La flamme brille joyeuse et crépite dans le foyer ravivé. Marie regarde Jésus
qui tend ses mains à la flamme pour les réchauffer. "Comme tu es
amaigri ! Tu n'étais pas ainsi quand nous nous sommes quittés... Tu
deviens de plus en plus maigre et exsangue, mon Fils. Autrefois tu étais
couleur de lait et de rose. Mais maintenant, tu sembles fait de vieil ivoire.
Qu'as-tu eu de nouveau, mon Fils ? Toujours les pharisiens ?"
"Oui... et autre chose encore. Mais maintenant je suis heureux, ici avec
toi, et je vais être tout de suite bien. Cette année, les Encénies se font ici, Maman ! J'arrive à l'âge parfait, ici
à tes côtés. Es-tu contente ?"
"Oui. Mais l'âge parfait, pour Toi, mon cœur, est encore loin. Tu es
jeune, et pour moi, tu es toujours mon petit. Voici, le lait est chaud.

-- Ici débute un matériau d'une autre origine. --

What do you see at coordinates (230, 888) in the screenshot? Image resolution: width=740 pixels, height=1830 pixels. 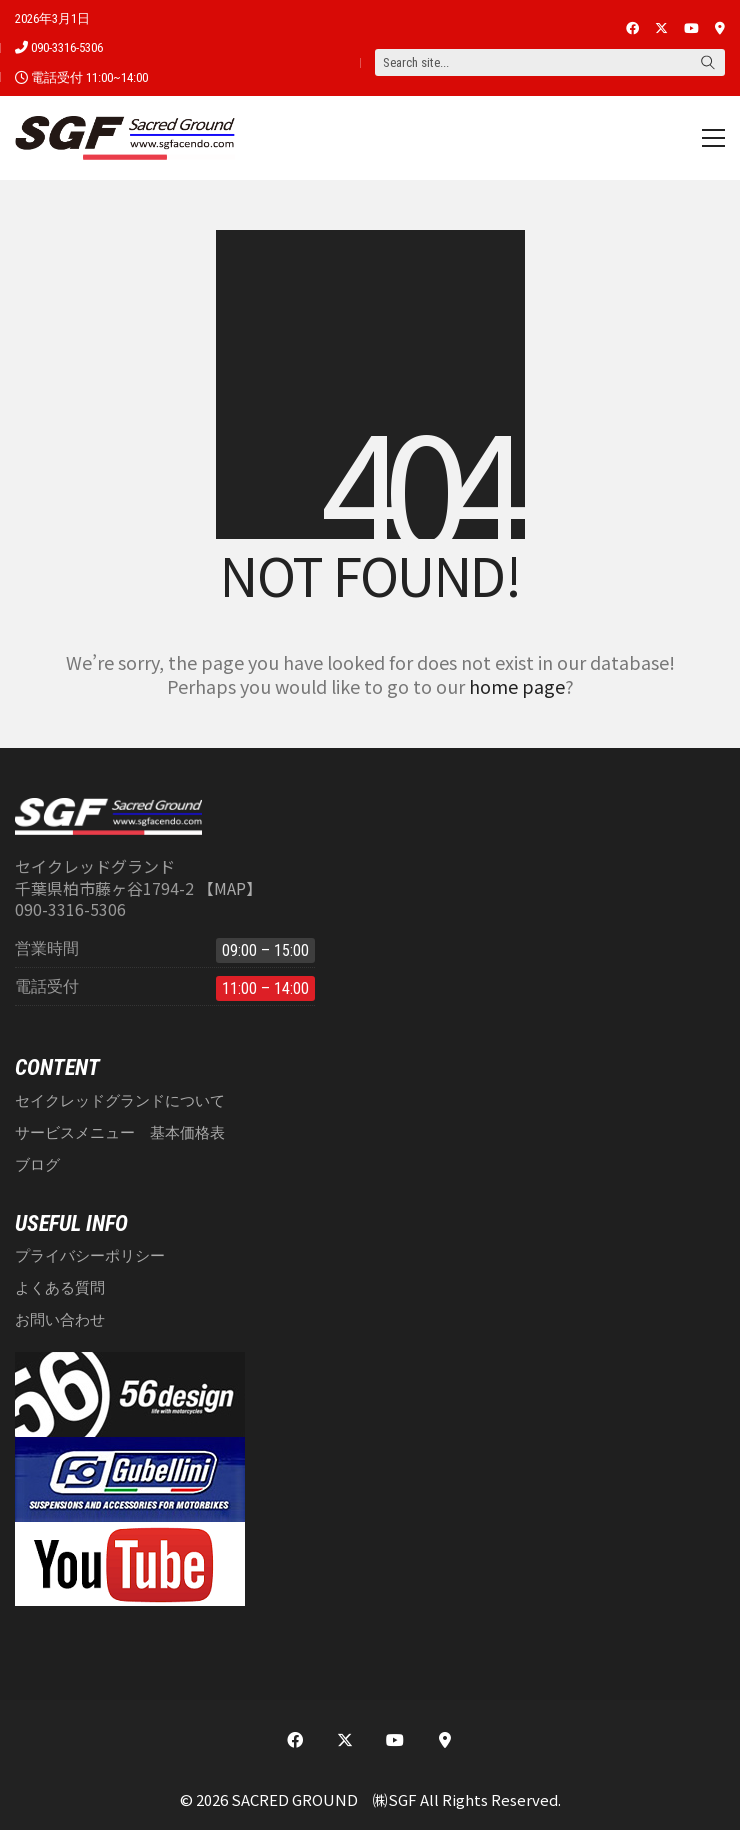 I see `【MAP】` at bounding box center [230, 888].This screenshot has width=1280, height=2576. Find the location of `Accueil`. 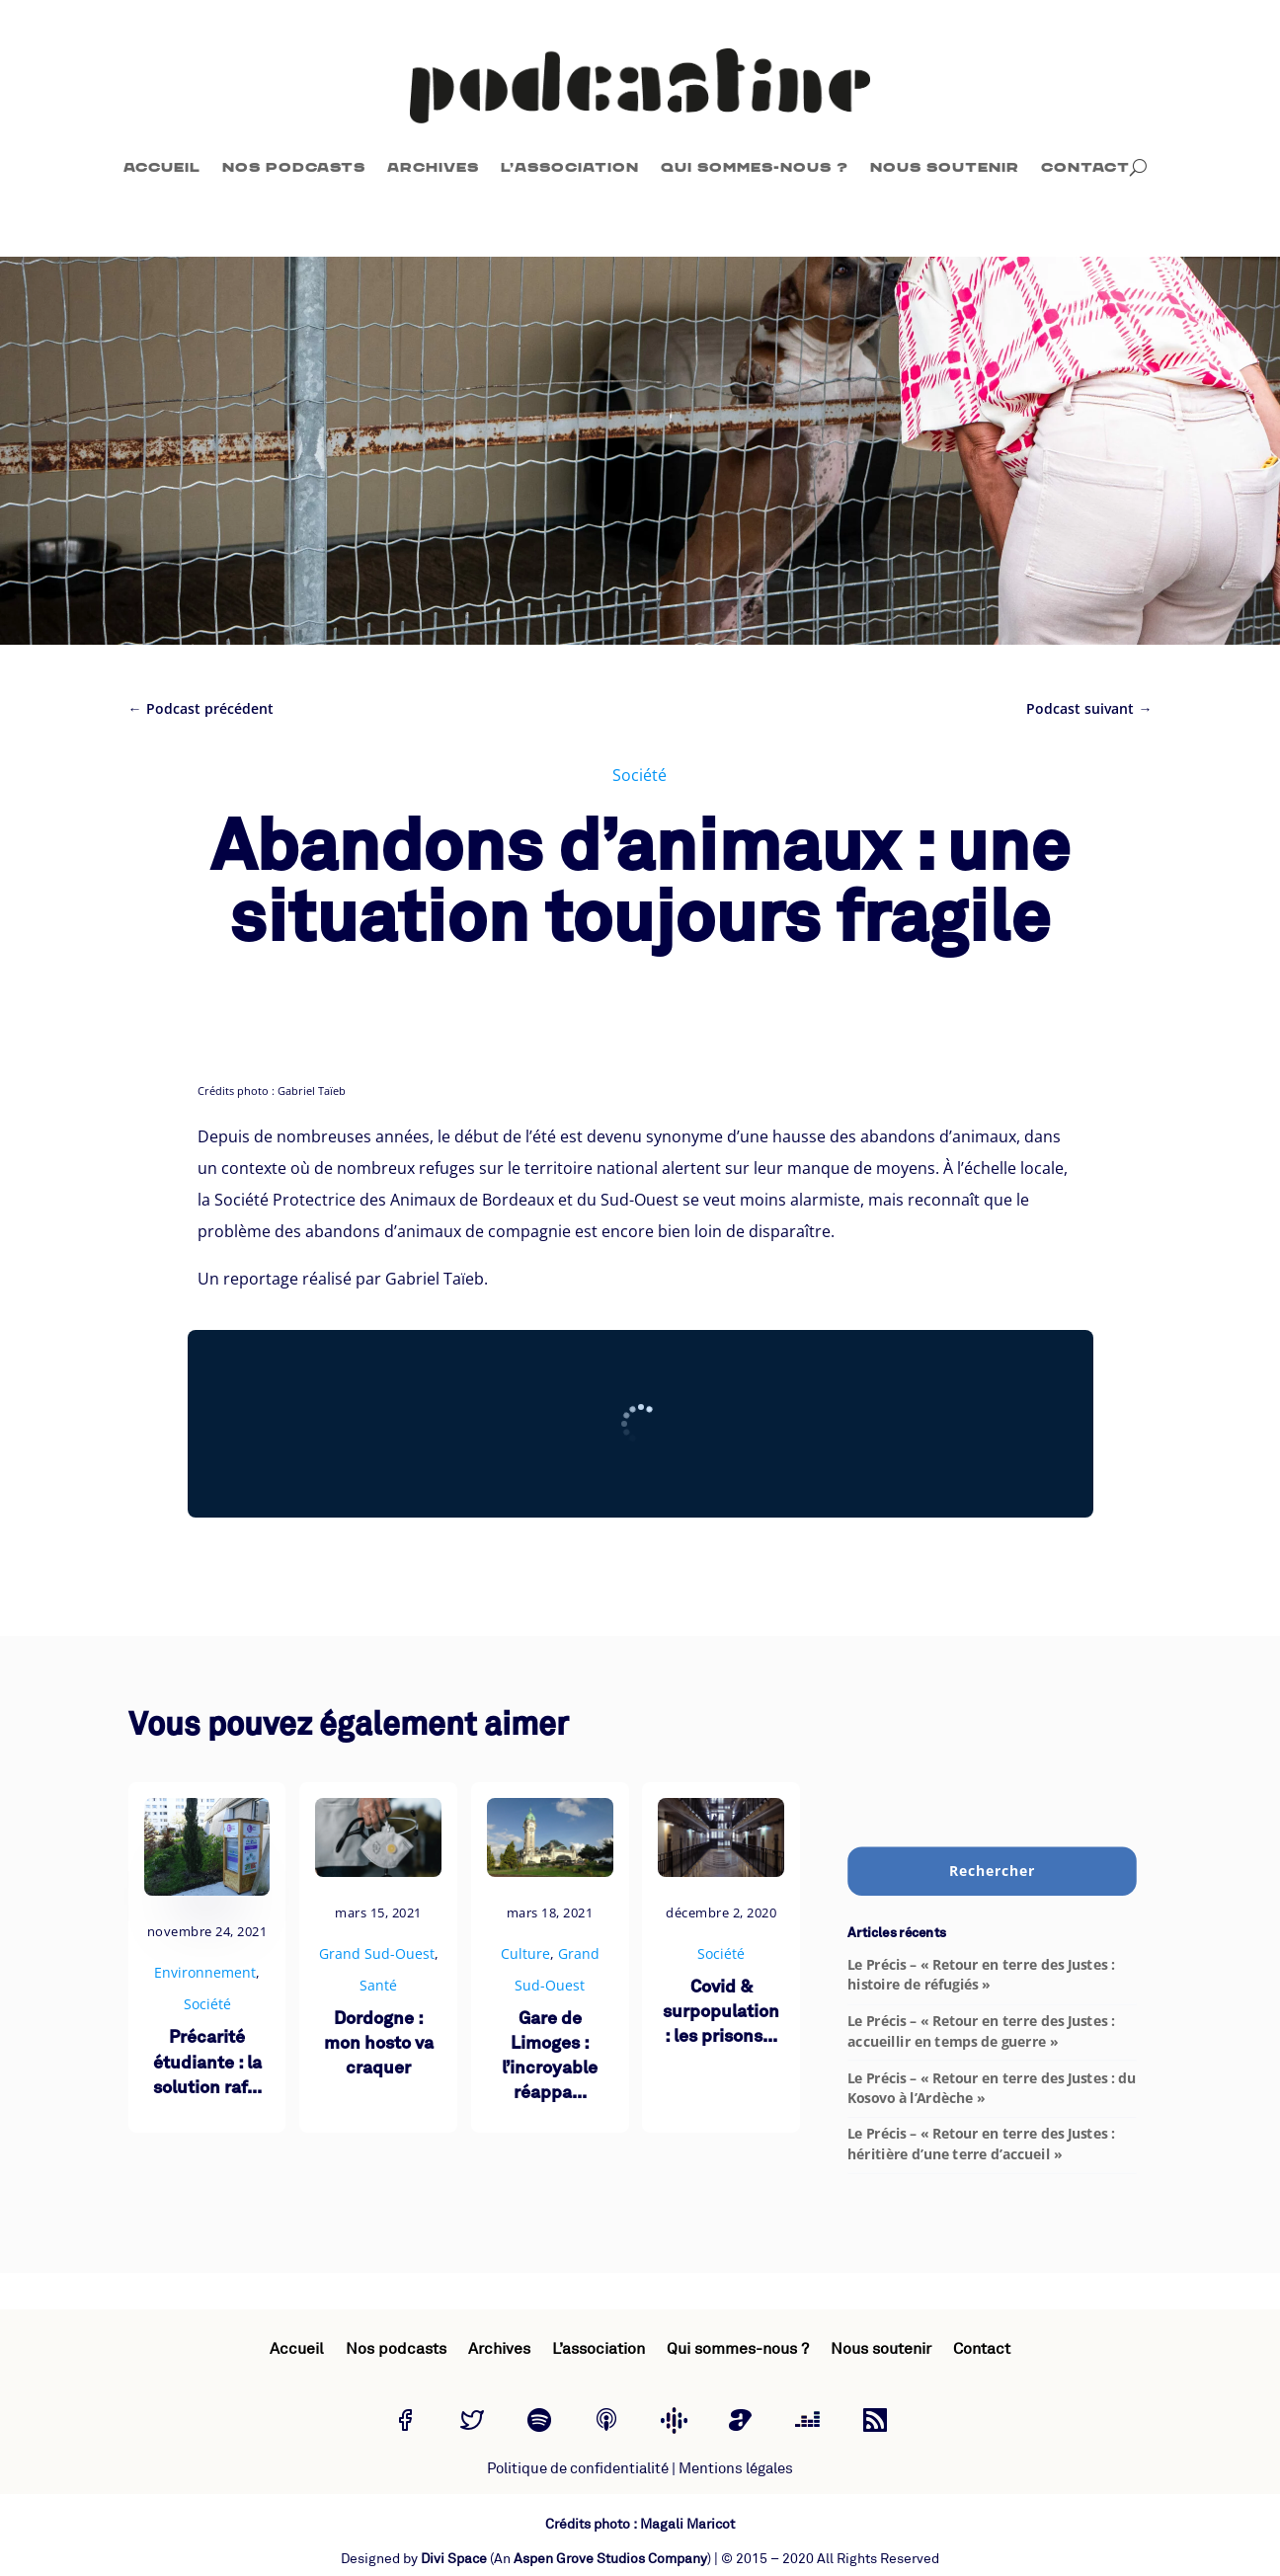

Accueil is located at coordinates (161, 167). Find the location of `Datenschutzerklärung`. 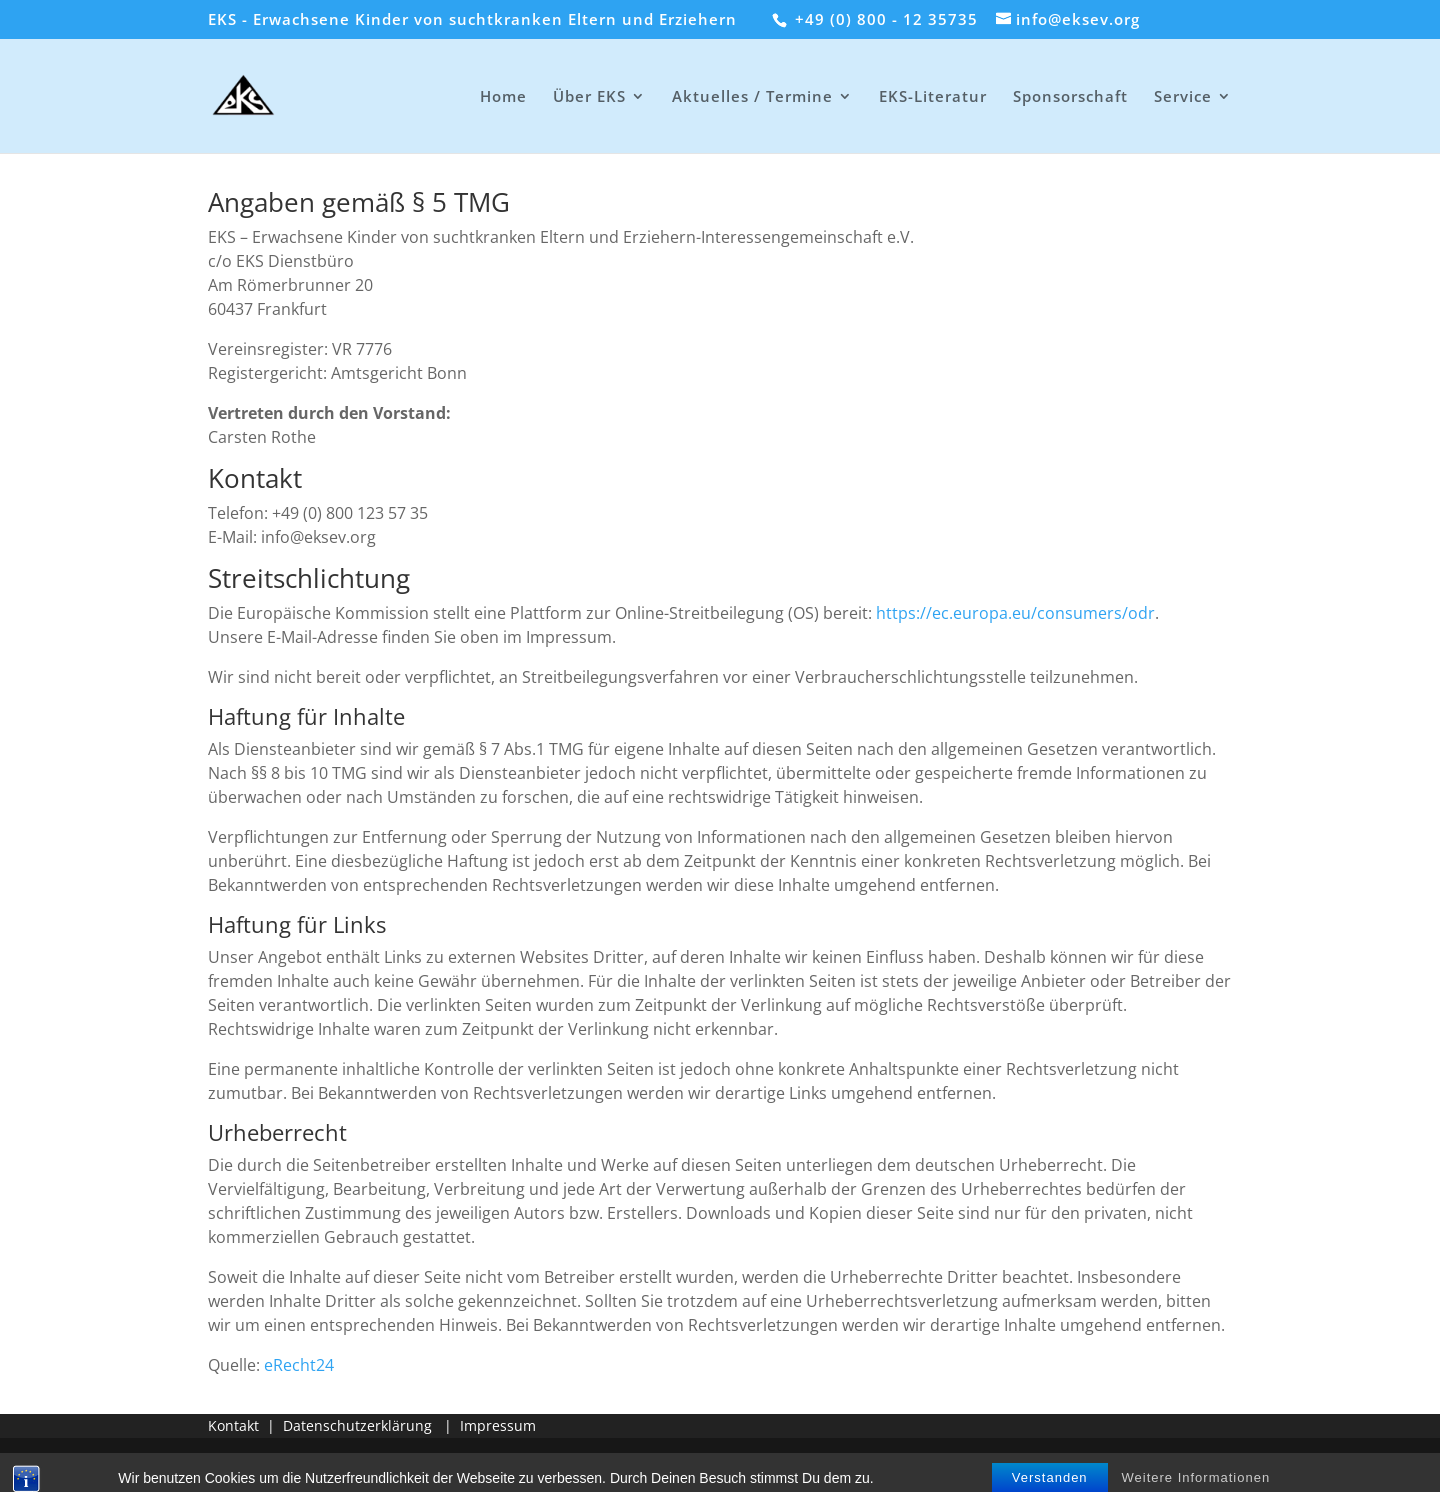

Datenschutzerklärung is located at coordinates (357, 1425).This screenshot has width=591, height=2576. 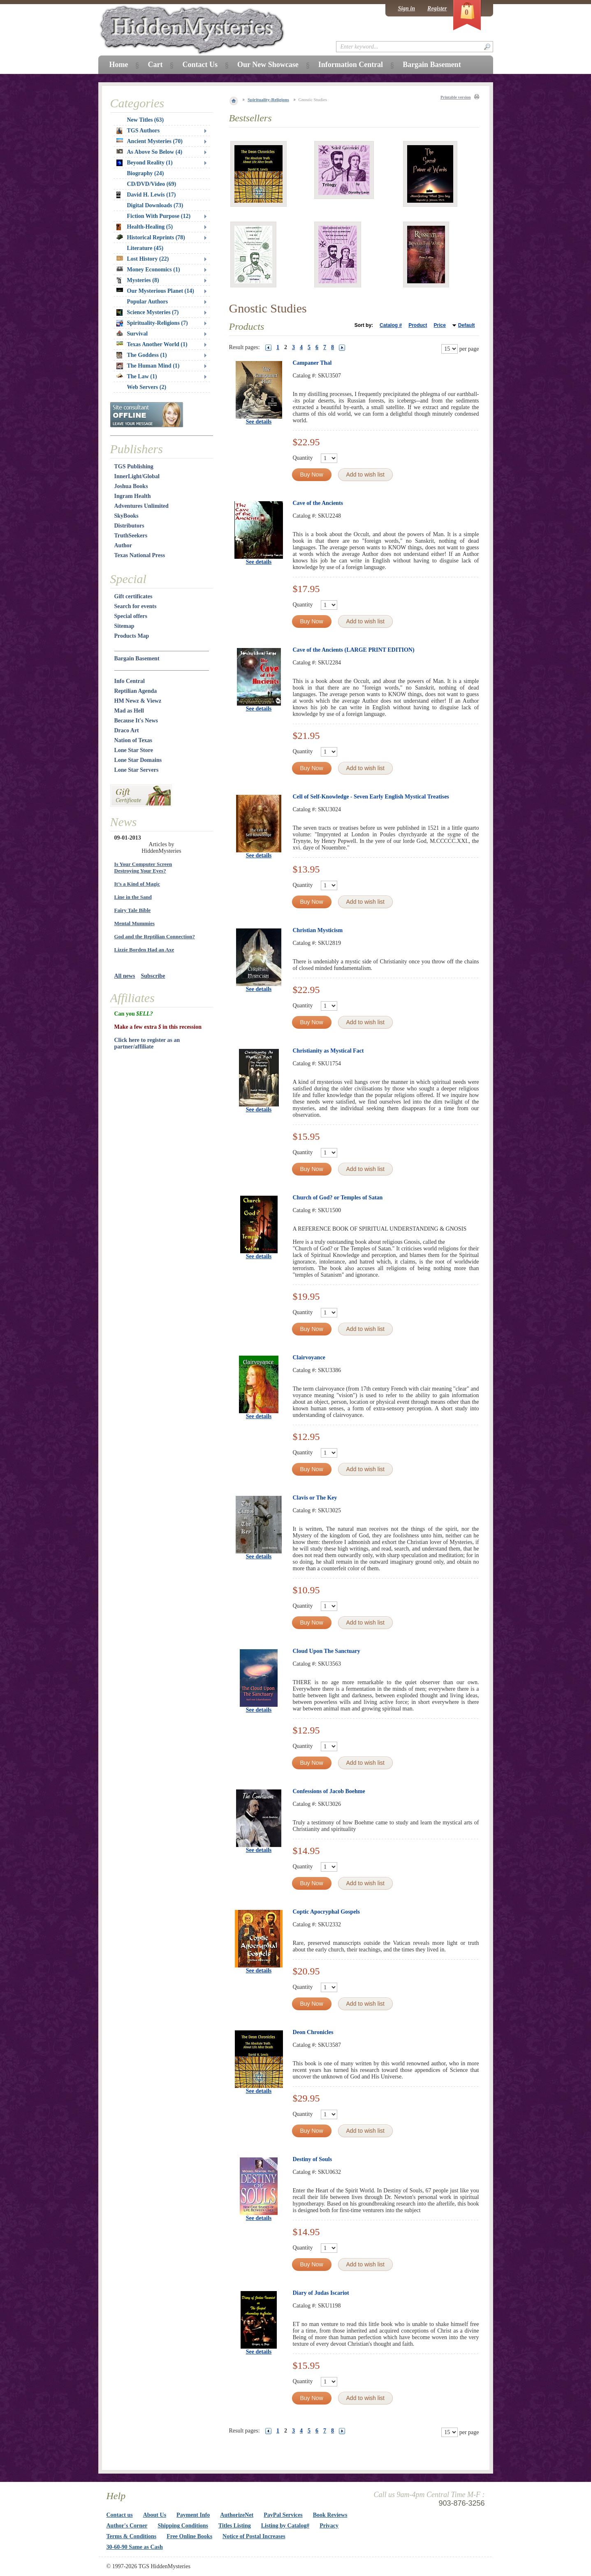 I want to click on Destiny of Souls, so click(x=312, y=2159).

Veux-tu le boire ici ou là-bas ?"
"Là-bas, maman. J'ai chaud maintenant. Je vais le boire pendant que tu
recouvres ton métier."
Ils reviennent dans la petite pièce et Jésus s'assied sur le banc près de la
table et il boit son lait. Marie le regarde et sourit. Elle sourit quand elle
prend le sac de Jésus et le pose sur une console. Elle sourit tellement que
Jésus demande : "À quoi penses-tu ?"
"Je pense que tu es arrivé juste pour
l'anniversaire de notre
départ pour Bethléem... Alors aussi, il y avait des
sacs et des coffres ouverts et pleins de vêtements et spécialement de petits
langes... pour un tout Petit qui pouvait naître, disais-je à Joseph, qui devait
naître, me disais-je à moi-même, à Bethléem de Juda... Je
les avais cachés au fond, parce que Joseph avait peur de cela... il ne savait
pas encore que la naissance du Fils de Dieu n'aurait pas été sujette ni pour
Lui-même, ni pour sa Mère, aux misères habituelles de l'enfantement et de la
naissance. Il ne savait pas, et il avait peur d'être loin de Nazareth avec
moi, dans cet état. Moi, j'étais certaine que c'était là que je serais
Mère... Tu exultais trop en moi par la joie d'être arrivé à ton jour natal,
et au jour natal de la Rédemption, par conséquent, pour que je puisse me
tromper. Les anges tourbillonnaient autour de la Femme qui te portait, mon
Dieu...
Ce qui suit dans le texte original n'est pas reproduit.